25 Mr Visser's evidence begs the question of why no action was taken to redress the alleged misconduct at the time it occurred or in the ensuing years. Mr Craig's supplementary evidence was principally directed to the question of delay in seeking redress. Mr Craig deposed to the following matters:
(a) At the time administrators were appointed to SPA and its subsidiaries on about 21 March 2017, his expectation was that the administration would be short-lived and would result in the return of SPA to the control of its directors. At the time of the administration, Mr Craig was prepared to await the conclusion of that process and felt confident that, even if the results of the 20 March 2017 shareholders' meeting needed to be confirmed or the resolutions to remove Mr Scheuer and Dr Muchnicki put to shareholders again, it was just a matter of time before that could occur.
(b) In mid-2017, when the administrators indicated that they would consider a sale process for SPA's business, Mr Craig assisted Mr Happell and Mr Visser to source potential buyers for the administrators. Almost all potential buyers that Mr Craig helped introduce to SPA's administrators reported having difficulty in extracting timely information from the administrators that was necessary to progress their interest. For that reason, Mr Craig did not think that the proposed sale process was a particularly serious attempt to sell the business and he still expected control to eventually be returned to the directors.

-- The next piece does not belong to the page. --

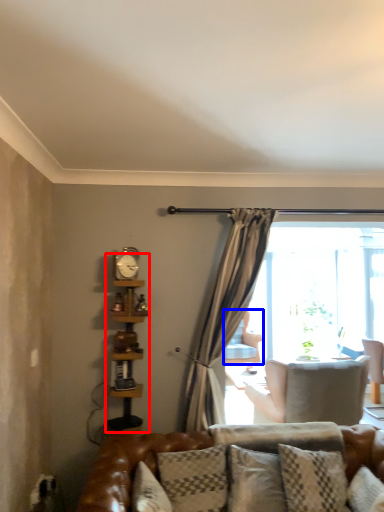 Question: Which of the following is the closest to the observer, bookshelf (highlighted by a red box) or chair (highlighted by a blue box)?

Choices:
 (A) bookshelf
 (B) chair

Answer: (A) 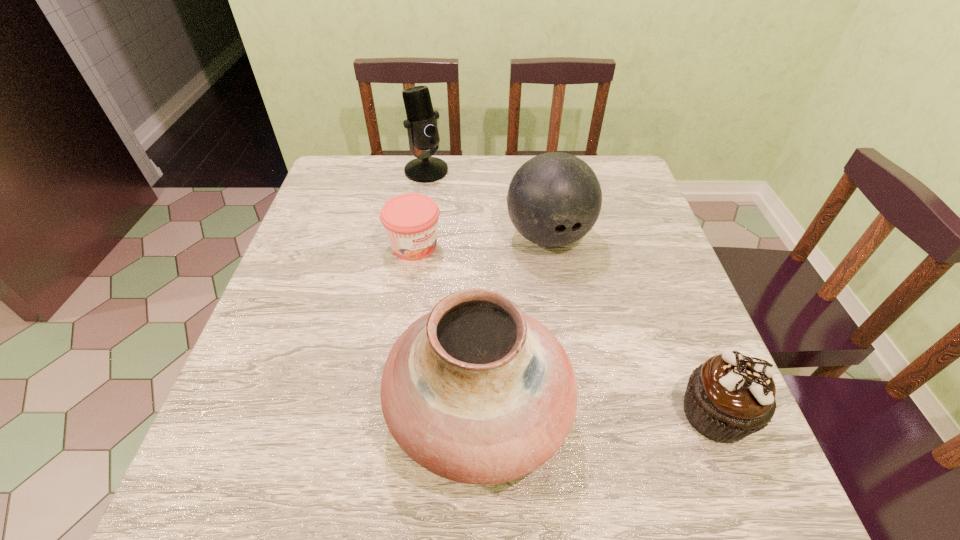 Find the location of a particular element. Image resolution: width=960 pixels, height=540 pixels. object at the right edge is located at coordinates (730, 396).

(c) The period in which Mr Scheuer's DOCA was proposed and accepted was a period of great stress for Mr Craig (although Mr Craig provided no evidence as to the cause of that stress). Mr Craig's recollection is having been in something like a state of shock and he is not sure that he knew at the time that there was anything that could be done once the administrators had accepted the offer, had recommended to creditors that they accept it as an alternative to liquidation, and once the resolution had been voted on and passed.

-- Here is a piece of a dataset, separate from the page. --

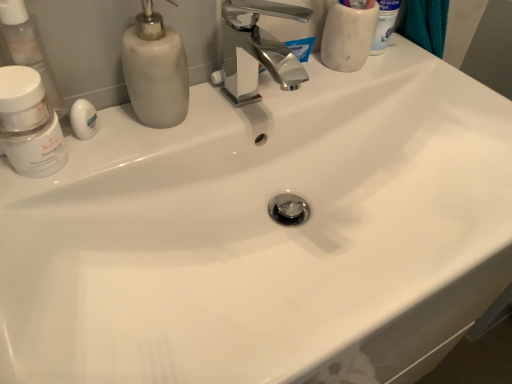 Where is `spots to the right of transparent plastic container at left, which is the 1th toiletry from bottom to top`? spots to the right of transparent plastic container at left, which is the 1th toiletry from bottom to top is located at coordinates (165, 129). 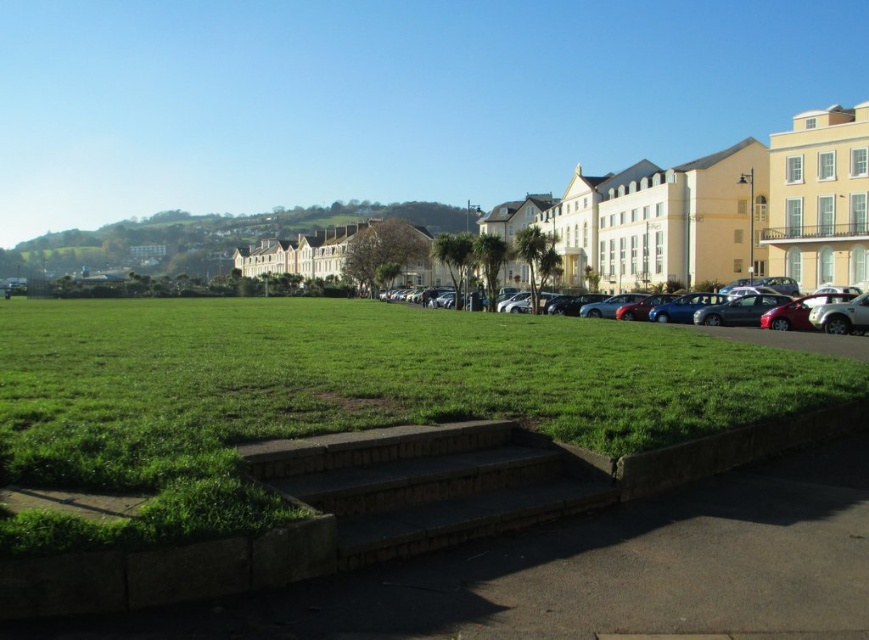 Is point (733, 406) positioned before point (183, 589)?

(d) Mr Craig contacted Victoria Police about the events and, between 2018 and 2020, a police investigation occurred. Mr Craig refrained from taking legal action during the investigation. Mr Craig was then informed that the matter had been referred to ASIC, but heard nothing further.
(e) Between 2020 and 2021, Mr Craig was isolated at home by reason of the COVID-19 pandemic (Mr Craig was 72 years old at the onset of the pandemic).
(f) As the pandemic subsided in 2022, Mr Craig and Mr Happell began the process of engaging with law firms in relation to the matter. Mr Craig said that he was aware of the 6-year limitation period and was focussed on that date (which I infer is a reference to the date of the appointment of administrators). Mr Craig first became aware of the deregistration of SPA in "mid-late" 2022 as part of the process of discussions with law firms.